Nessa altura, podia até ser o nosso objetivo governar ao centro, suportando forças com o Partido Socialista, numa coligação de centro, moderada, que combatia tanto os perigos dos que ainda sonhavam em voltar a um modelo conservador autoritário decadente e sem sucesso, como os revolucionários que sonhavam ser uma ditadura comunista à semelhança do modelo Soviético. Esse Bloco Central, suportado no objetivo da defesa da democracia, reforça-se com o apoio do PS à Contra-Revolução de 25 de novembro de 1975, quando o PS se coloca do lado da defesa da democracia, impedindo que Portugal se tornasse num país de Leste em pleno Ocidente. A ideia de Bloco Central persistia até 1979, quando, após tantas recusas do PS de Mário Soares, que preferia governar sozinho (mesmo sem maioria absoluta), ou com o apoio, veja-se, do CDS. Ora 1979 marcou o início de um novo PSD, que virava costas a um PS mais preocupado com os seus interesses do que com a governação estável do país. A Aliança Democrática em 1979 mostrou que para garantir a estabilidade governativa e a democracia em Portugal tinhamos de virar à direita, neste caso, proceder a entendimentos com o CDS e o PPM. Isto não significava, no entanto, que a nossa génese social democrata se tinha perdido. Simplesmente não era o que muitos tinham pensado-e que tantos outros ainda pensam hoje em dia; era uma social democracia com mais simpatia pela liberdade do que pela sociedade sem classes; com mais simpatia pelo povo do que pelo estado; com mais simpatia pelo pequeno e médio empresário local e regional do que pelas grandes empresas companheiras do estado. E acima de tudo, nasce um novo PSD, pronto a acolher todos os que acreditam em valores de liberdade e progresso, mas também de valores e princípios. Um PSD virado do centro para a direita, e não virado do centro para a esquerda, como muitos o viam até agora.

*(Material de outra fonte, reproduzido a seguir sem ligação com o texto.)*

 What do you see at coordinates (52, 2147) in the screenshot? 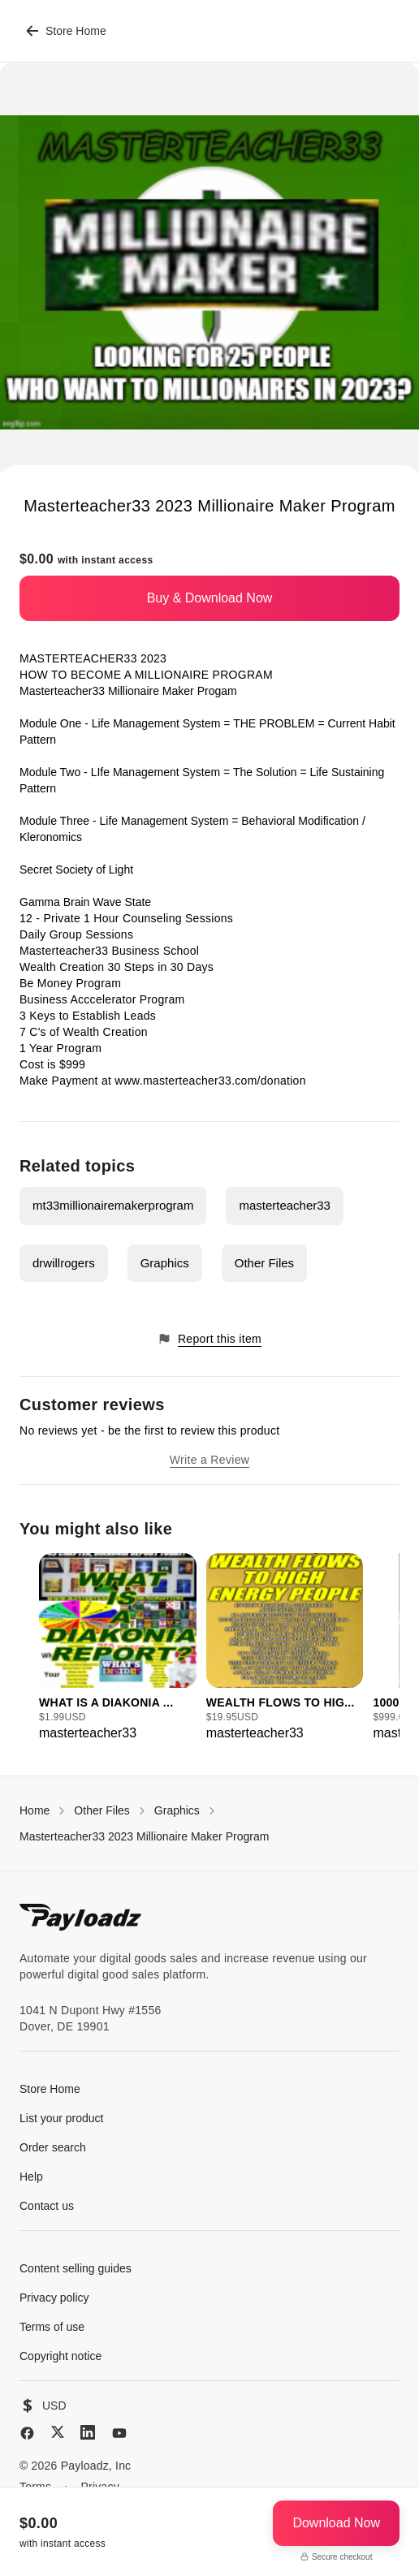 I see `Order search` at bounding box center [52, 2147].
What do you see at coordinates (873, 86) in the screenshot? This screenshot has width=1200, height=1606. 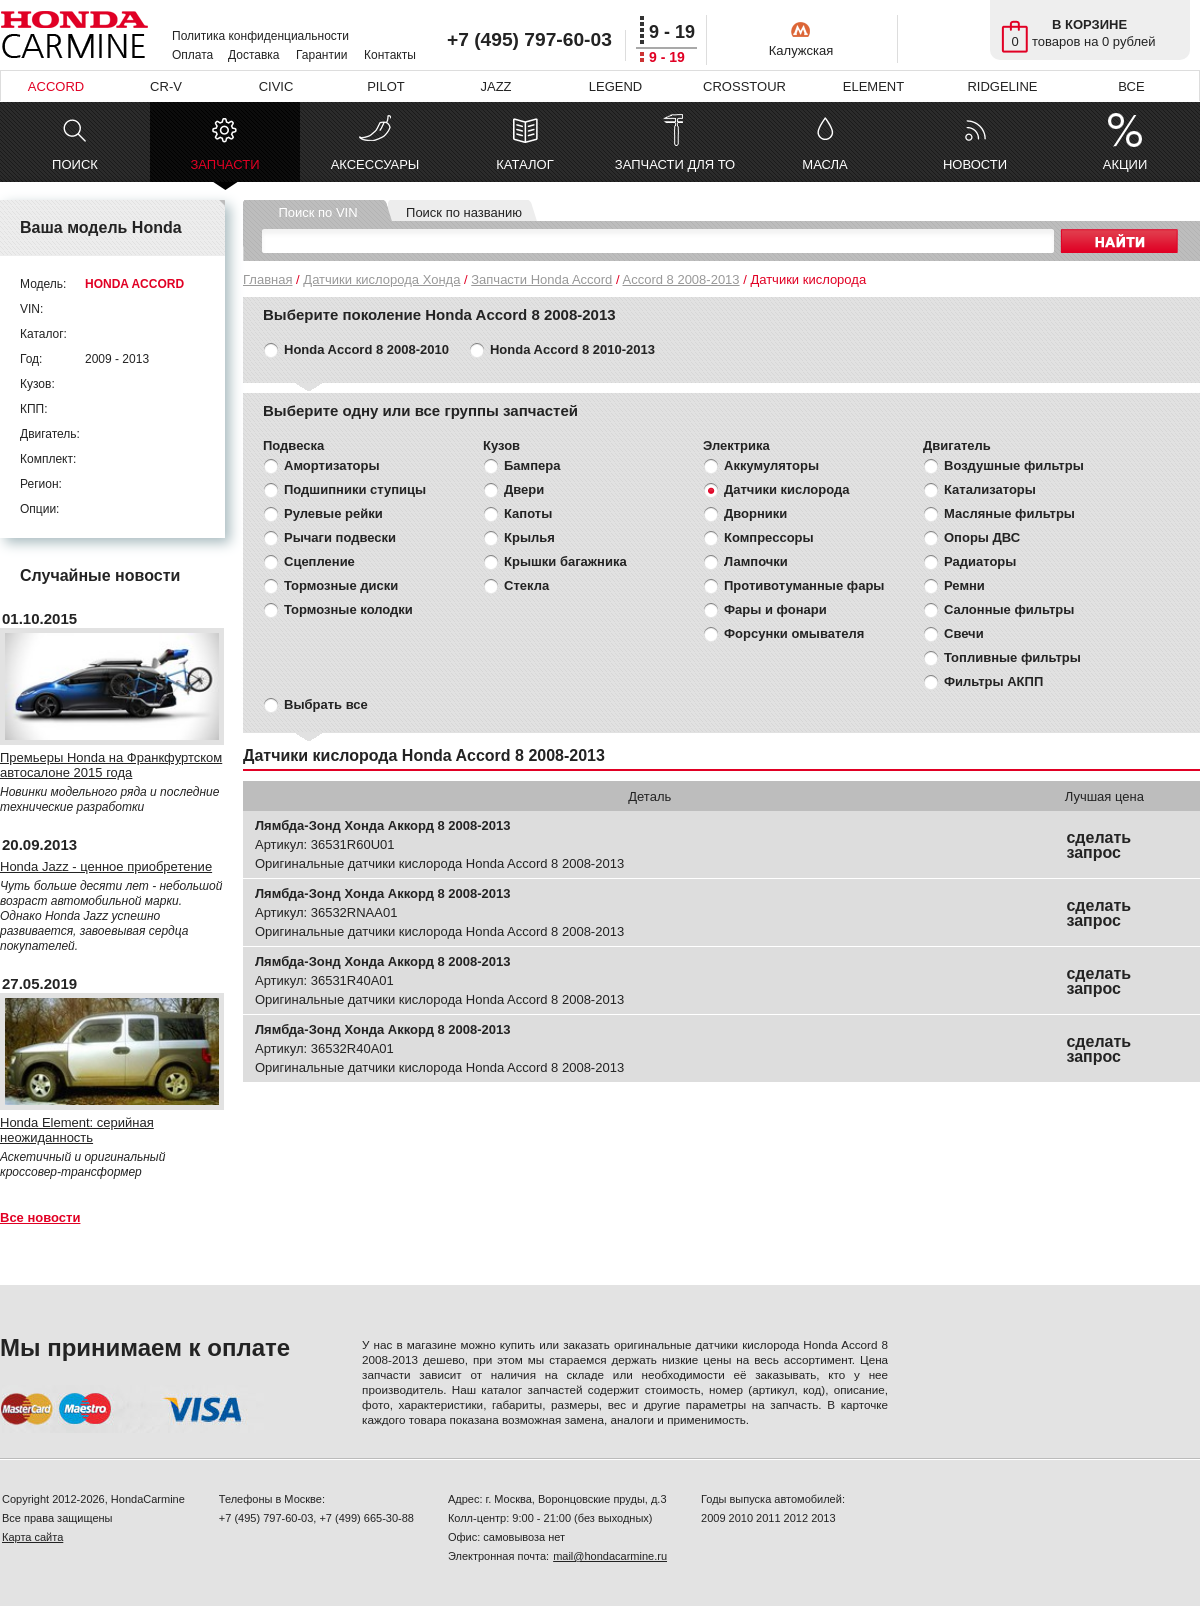 I see `ELEMENT` at bounding box center [873, 86].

A ideia de Bloco Central só se viria a concretizar entre 1983 e 1985, quando Mota Pinto e Mário Soares formaram um acordo. Esse acordo chegou ao fim quando Cavaco Silva percebeu que o PSD tinha possibilidade de governar sozinho, e de concretizar um projeto próprio para o PSD. O que se seguiu, já todos conhecemos. Um período de independência do PSD, que governou sozinho graças a uma inovação no discurso político do PSD: um discurso virado para a resolução dos problemas do povo, e para o desenvolvimento do país, semelhante ao de Sá Carneiro.

Aqui percebemos que não há qualquer razão para explorarmos um Bloco Central; em 1979 não foi a solução que prosperou, em 1985 também não, e durante 10 anos o PSD conduziu o país sozinho, com um esmagador apoio dos portugueses. Em 1987 e 1991 Cavaco Silva conquistou duas das três maiorias absolutas que Portugal teve, e as duas mais expressivas maiorias alguma vez obtidas. Este caminho, de independência ao PS, e de abandono das ideias de Bloco Central e a sua natureza não Socialista, conduziram o PSD a uma identidade de centro direita. Negar essa identidade é negar que somos uma alternativa ao PS, como fomos em 1979, 1985, 2002 e 2011.